5. Significance and Implications

Beyond Proprietary Systems: The study proves that cultural bias is a systemic issue across both closed and open LLM architectures, necessitating alignment strategies for open-source models used in public and strategic sectors.
Shift from Engineering to Optimization: The results suggest that prompt programming offers a more stable, transferable, and scalable route to cultural alignment than manual prompt engineering. It moves the field from "guessing" the right prompt to "compiling" the optimal prompt based on explicit objectives.

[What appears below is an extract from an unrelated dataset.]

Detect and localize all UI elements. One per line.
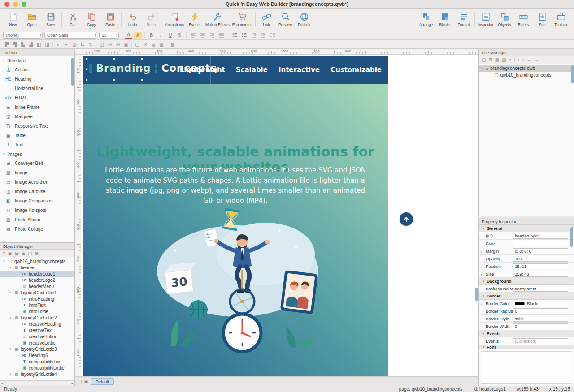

Strategic Decision-Making: For applications in governance, policy, and security (where the authors are based at Los Alamos National Laboratory), ensuring that LLM outputs reflect target-population values is critical. Misalignment can lead to flawed strategic reasoning or policy recommendations that do not resonate with local contexts.
Limitations & Future Work: The study relies on forced-choice survey items, which may not capture nuances in open-ended generation or multi-turn dialogue. Future work should explore multilingual contexts and strategic culture (security-specific beliefs) to further refine alignment in high-stakes environments.

In conclusion, the paper establishes that while open-weight LLMs inherit Western biases, these can be effectively mitigated not just by manual prompting, but by treating cultural conditioning as an optimization problem solvable via frameworks like DSPy.